Matt Hirschey - My understanding of these large language models is that right now there are three different ways to get the model to know something about you. One is to fine tune a model. The second is that you will provide the immediate context in the prompt for the thing that you want. The intermediate is this Retrieval Augmented Generator, a RAG model, where you are taking your prompt, sending it to a vector database that has information, that it can then retrieve some context that is very specific for your query and then it returns it to you. Are any of those three in the context of when it says it knows about you. Is it doing this in the context of a prompt or is it building a vector database about you?

Jeff Volkheimer – With Bing Chat Enterprise you are providing the context in the conversation. For Copilot and M365 Chat, it is using MS Graph. We assume it is running a RAG behind the scenes.

Charley Kneifel – MS Graph makes your data more applicable to the model. You have to have your data mapped through. You don’t have a lot of control about how to build the vector databases. That’s the thing that is needed to make it more effective, in how you tune the prompt engineering. It is good for several things, like summarizing email or other tasks. You can get a summary of the meeting, while in the meeting.

Jeff Volkheimer – It can’t customize well. It’s still limited.

Charley Kneifel – I look at it as a smart search for MS 365. It does a better job of finding stuff for you or assembling what you already have.

Jeff Volkheimer – An example of what Copilot can do is in the presentation. It’s a good tool for office productivity. However, results feel very filtered. Context is still not perfect in terms of what it gives you back. For example, it can only tell who spoke in a meeting, not everyone who was in the meeting.

Danfeng Zhang - Any limitation on tokens per minute?

Jeff Volkheimer – There will be limits, but we are not sure of the amount at this time. There are a total of thirty responses allowed in a session.

Charley Kneifel – You can start a new session when you reach thirty.

Evan Levine – Students were not included in Bing Chat Enterprise, previously. Is that still the case?

Charley Kneifel – We will find out and get back with you. [Subsequent to this meeting (January 2024) student access was enabled.]

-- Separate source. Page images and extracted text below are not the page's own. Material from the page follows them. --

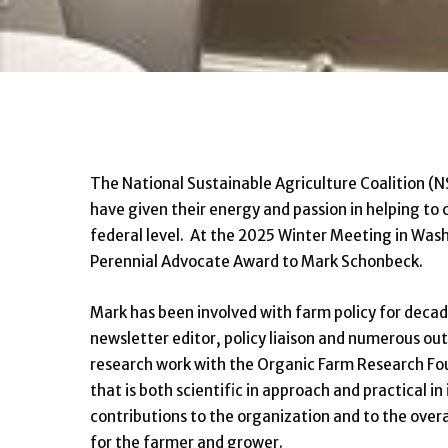
The National Sustainable Agriculture Coalition (
have given their energy and passion in helping to 
federal level. At the 2025 Winter Meeting in Was
Perennial Advocate Award to Mark Schonbeck.
Mark has been involved with farm policy for deca
newsletter editor, policy liaison and numerous out
research work with the Organic Farm Research Fou
that is both scientific in approach and practical 
contributions to the organization and to the overa
for the farmer and grower.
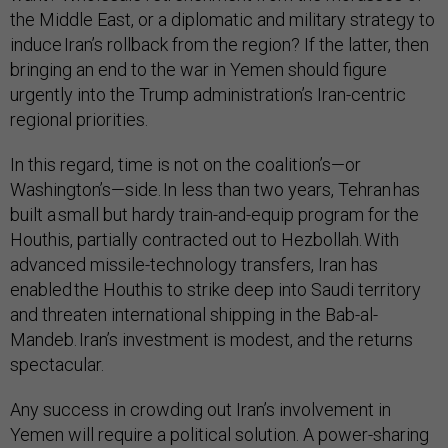
the Middle East, or a diplomatic and military strategy to
induce Iran’s rollback from the region? If the latter, then
bringing an end to the war in Yemen should figure
urgently into the Trump administration’s Iran-centric
regional priorities.
In this regard, time is not on the coalition’s—or
Washington’s—side. In less than two years, Tehran has
built a small but hardy train-and-equip program for the
Houthis, partially contracted out to Hezbollah. With
advanced missile-technology transfers, Iran has
enabled the Houthis to strike deep into Saudi territory
and threaten international shipping in the Bab-al-
Mandeb. Iran’s investment is modest, and the returns
spectacular.
Any success in crowding out Iran’s involvement in
Yemen will require a political solution. A power-sharing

Colin Rundel - What does the interface look like? Is it similar to a Chat Bot?

Charley Kneifel – It depends on the app you are using with it.

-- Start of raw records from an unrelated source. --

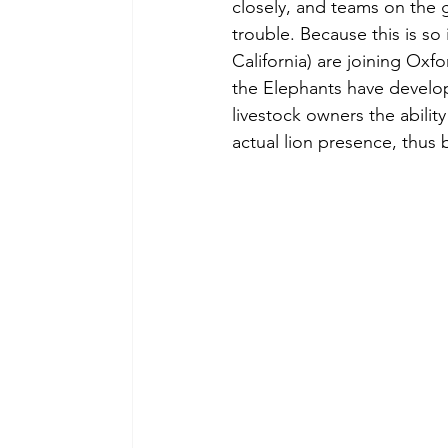
closely, and teams on the 
trouble. Because this is so 
California) are joining Oxf
the Elephants have develop
livestock owners the ability
actual lion presence, thus 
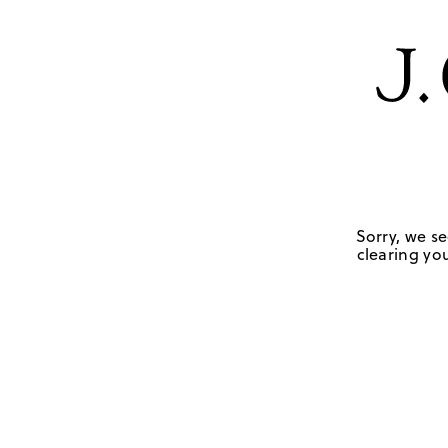
Sorry, we se
clearing you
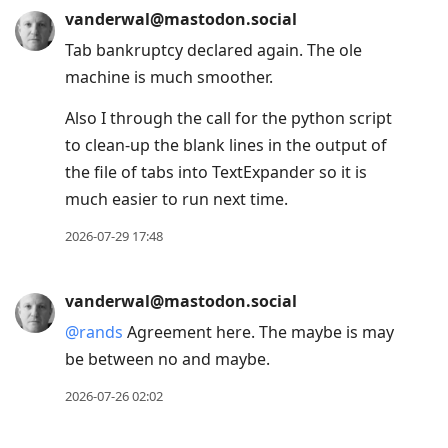
vanderwal@mastodon.social
Tab bankruptcy declared again. The ole
machine is much smoother.
Also I through the call for the python script
to clean-up the blank lines in the output of
the file of tabs into TextExpander so it is
much easier to run next time.
2026-07-29 17:48
vanderwal@mastodon.social
@
rands
Agreement here. The maybe is may
be between no and maybe.
2026-07-26 02:02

Jeff Volkheimer – It appears differently in the Office suite.

Randy Haskin – Can a department share if it is internal to Duke?

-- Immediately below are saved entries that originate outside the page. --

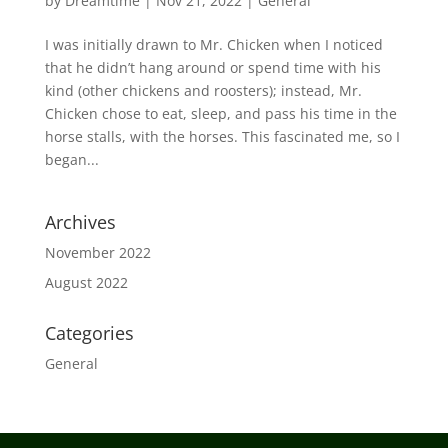
by
Dreamtime
|
Nov 21, 2022
|
General
I was initially drawn to Mr. Chicken when I noticed
that he didn’t hang around or spend time with his
kind (other chickens and roosters); instead, Mr.
Chicken chose to eat, sleep, and pass his time in the
horse stalls, with the horses. This fascinated me, so I
began...
Archives
November 2022
August 2022
Categories
General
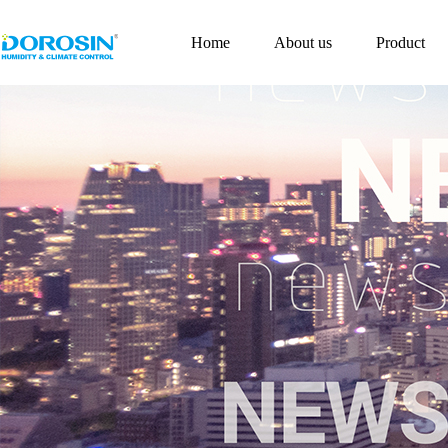
Home
About us
Product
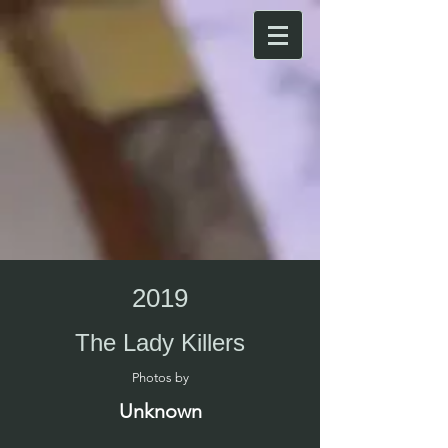
2019
The Lady Killers
Photos by​
Unknown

Charley Kneifel – If you have a Teams channel, for example, and you have limited it to members of Fuqua, that will work. Someone from a different department would not have access. However, if you accidentally set the Teams channel up to be campus wide, I would be able to find your data.

Tracy Futhey – But you could also see the data without this—just discovering it in Teams.

Charley Kneifel – Yes, you could without it, but this makes it easier.

John Board – There is a problem where the enhanced search is uncovering files with information that should have been restricted.

Evan Levine – The system is not to blame, but you have a higher risk of exposure.

John Board – Correct.

Colin Rundel – Is the price set on this?

Charley Kneifel – As I understand it, the current price is $30 per user per month.

Matt Hirschey – I just asked Bing Chat how much Bing Chat Enterprise costs and it told me $5 per user per month.

Charley Kneifel – That’s not Copilot.

Steffen Bass – Is Bing Chat Enterprise capable of helping us write Python scripts?

Jeff Volkheimer – It should be.

Steffen Bass – Will we ever get Git Hub?

Colin Rundel – Git Hub is free for an educational account.

Charley Kneifel – If you are part of the covered entity, you can request access by reaching out to DHTS or OIT. If you are not part of the covered entity then you will need to wait until additional work is done to ensure that unintended access to PHI is minimized. Licensing is extremely limited in early access phase.

Evan Levine – What is the covered entity?

Charley Kneifel – That means you are available to provide services to the health system by looking at data. You have also agreed not to share data.

Victoria Szabo – end of meeting.

4:30 – 5:15pm: End of year celebration!